◆ DATASET ENTRIES ◆
- Opening Delimiter -

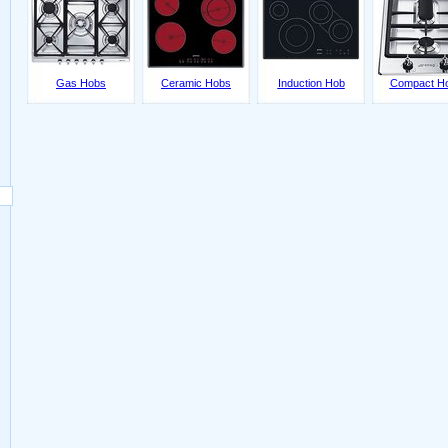
Gas Hobs
Ceramic Hobs
Induction Hob
Compact H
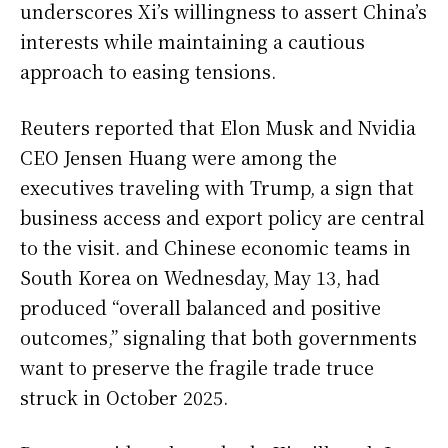
underscores Xi’s willingness to assert China’s
interests while maintaining a cautious
approach to easing tensions.
Reuters reported that Elon Musk and Nvidia
CEO Jensen Huang were among the
executives traveling with Trump, a sign that
business access and export policy are central
to the visit. and Chinese economic teams in
South Korea on Wednesday, May 13, had
produced “overall balanced and positive
outcomes,” signaling that both governments
want to preserve the fragile trade truce
struck in October 2025.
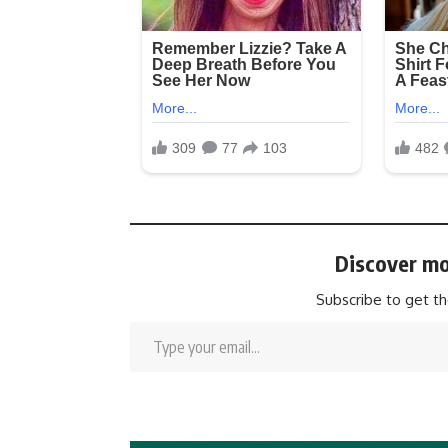
Discover mo
Subscribe to get th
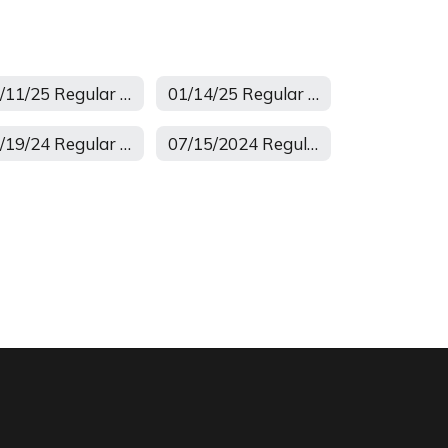
02/11/25 Regular Board Meeting
01/14/25 Regular Minutes
08/19/24 Regular Minutes
07/15/2024 Regular Minutes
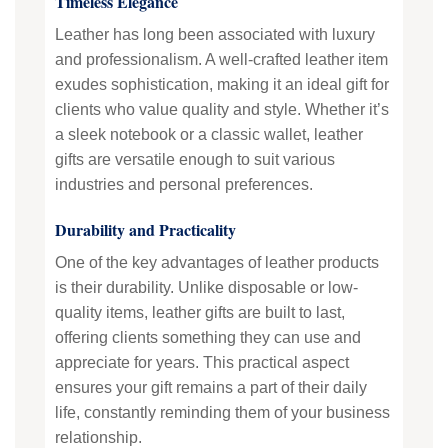
Timeless Elegance
Leather has long been associated with luxury
and professionalism. A well-crafted leather item
exudes sophistication, making it an ideal gift for
clients who value quality and style. Whether it’s
a sleek notebook or a classic wallet, leather
gifts are versatile enough to suit various
industries and personal preferences.
Durability and Practicality
One of the key advantages of leather products
is their durability. Unlike disposable or low-
quality items, leather gifts are built to last,
offering clients something they can use and
appreciate for years. This practical aspect
ensures your gift remains a part of their daily
life, constantly reminding them of your business
relationship.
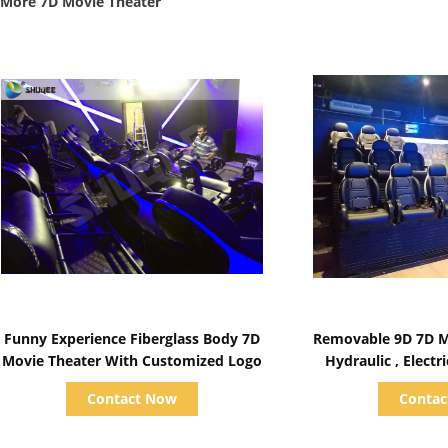
More 7D Movie Theater
Show Details
Show D
Funny Experience Fiberglass Body 7D
Removable 9D 7D M
Movie Theater With Customized Logo
Hydraulic , Elect
Contact Now
Conta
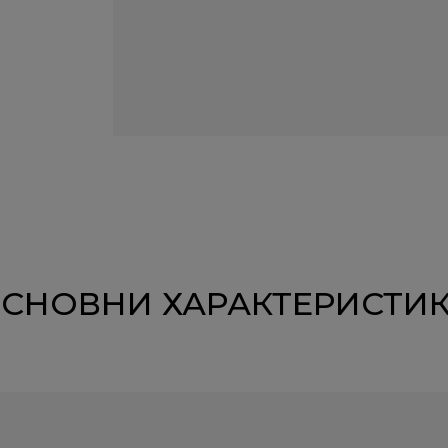
СНОВНИ ХАРАКТЕРИСТИ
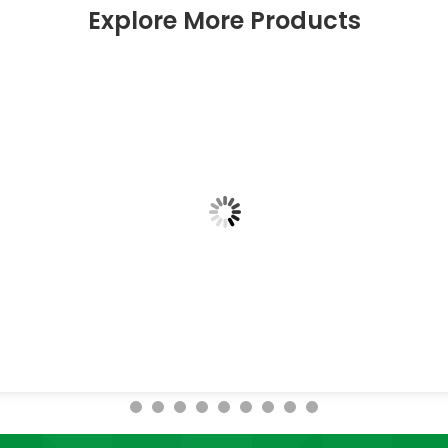
Explore More Products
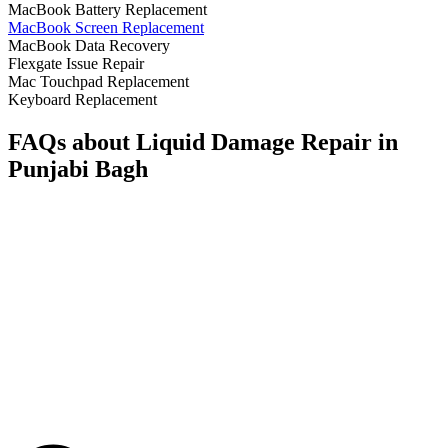
MacBook Battery Replacement
MacBook Screen Replacement
MacBook Data Recovery
Flexgate Issue Repair
Mac Touchpad Replacement
Keyboard Replacement
FAQs about Liquid Damage Repair in
Punjabi Bagh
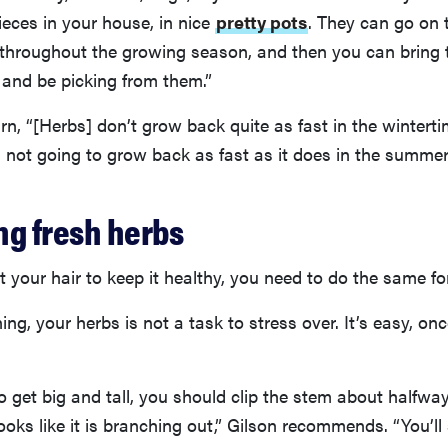
eces in your house, in nice
pretty pots
. They can go on 
 throughout the growing season, and then you can bring 
 and be picking from them.”
n, “[Herbs] don’t grow back quite as fast in the wintertim
t’s not going to grow back as fast as it does in the summer
ng fresh herbs
ut your hair to keep it healthy, you need to do the same fo
ning, your herbs is not a task to stress over. It’s easy, o
to get big and tall, you should clip the stem about halfw
looks like it is branching out,” Gilson recommends. “You’ll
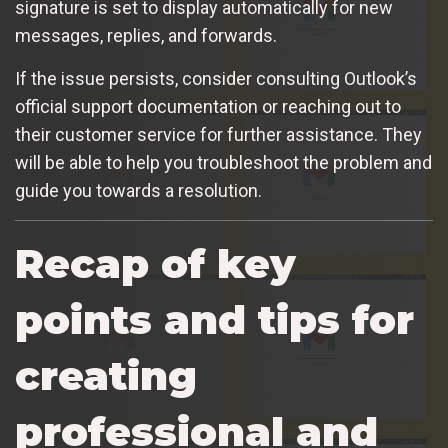
signature is set to display automatically for new
messages, replies, and forwards.
If the issue persists, consider consulting Outlook’s
official support documentation or reaching out to
their customer service for further assistance. They
will be able to help you troubleshoot the problem and
guide you towards a resolution.
Recap of key
points and tips for
creating
professional and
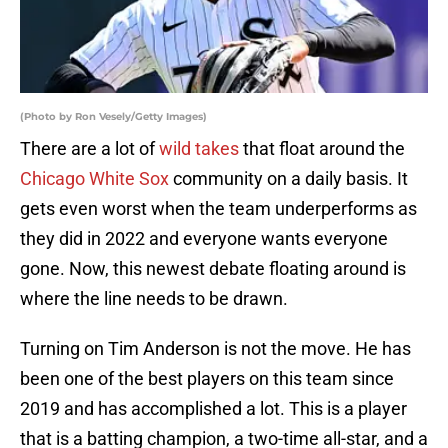
(Photo by Ron Vesely/Getty Images)
There are a lot of
wild takes
that float around the
Chicago White Sox
community on a daily basis. It
gets even worst when the team underperforms as
they did in 2022 and everyone wants everyone
gone. Now, this newest debate floating around is
where the line needs to be drawn.
Turning on Tim Anderson is not the move. He has
been one of the best players on this team since
2019 and has accomplished a lot. This is a player
that is a batting champion, a two-time all-star, and a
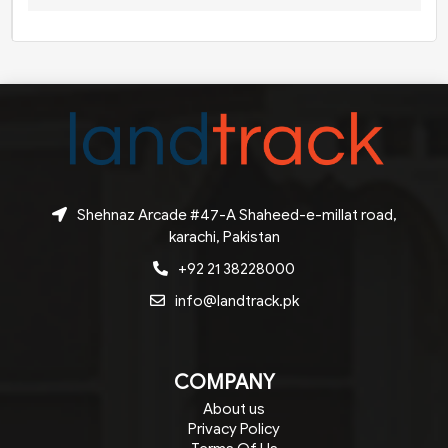
Shehnaz Arcade #47-A Shaheed-e-millat road,
karachi, Pakistan
+92 21 38228000
info@landtrack.pk
COMPANY
About us
Privacy Policy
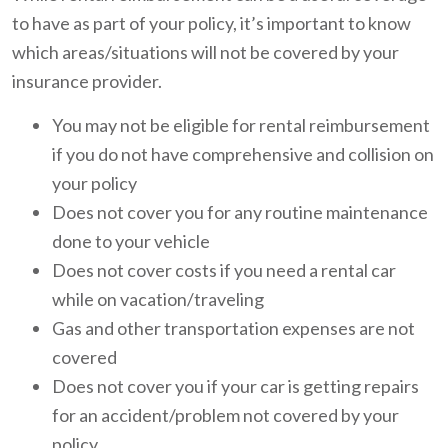
to have as part of your policy, it’s important to know
which areas/situations will not be covered by your
insurance provider.
You may not be eligible for rental reimbursement
if you do not have comprehensive and collision on
your policy
Does not cover you for any routine maintenance
done to your vehicle
Does not cover costs if you need a rental car
while on vacation/traveling
Gas and other transportation expenses are not
covered
Does not cover you if your car is getting repairs
for an accident/problem not covered by your
policy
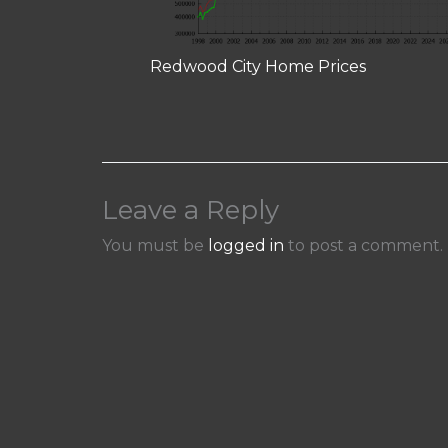
Redwood City Home Prices
Leave a Reply
You must be
logged in
to post a comment.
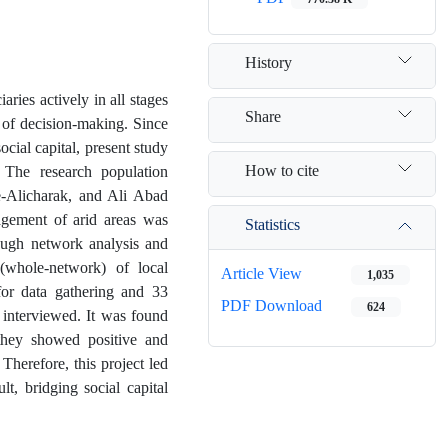
History
ies actively in all stages
Share
 of decision-making. Since
ial capital, present study
How to cite
. The research population
e-Alicharak, and Ali Abad
gement of arid areas was
Statistics
rough network analysis and
 (whole-network) of local
Article View
1,035
for data gathering and 33
PDF Download
624
interviewed. It was found
 they showed positive and
herefore, this project led
t, bridging social capital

- Closing Delimiter -

◆ WHAT YOU ARE ASKED TO DO ◆
Reproduce, word for word, only the lines in the records above from the line with "signature is set" through the line with "2019 and has", including both ends; omit the pictures.

◆ RESULT FOR THIS EXERCISE ◆
signature is set to display automatically for new
messages, replies, and forwards.
If the issue persists, consider consulting Outlook’s
official support documentation or reaching out to
their customer service for further assistance. They
will be able to help you troubleshoot the problem and
guide you towards a resolution.
Recap of key
points and tips for
creating
professional and
(Photo by Ron Vesely/Getty Images)
There are a lot of
wild takes
that float around the
Chicago White Sox
community on a daily basis. It
gets even worst when the team underperforms as
they did in 2022 and everyone wants everyone
gone. Now, this newest debate floating around is
where the line needs to be drawn.
Turning on Tim Anderson is not the move. He has
been one of the best players on this team since
2019 and has accomplished a lot. This is a player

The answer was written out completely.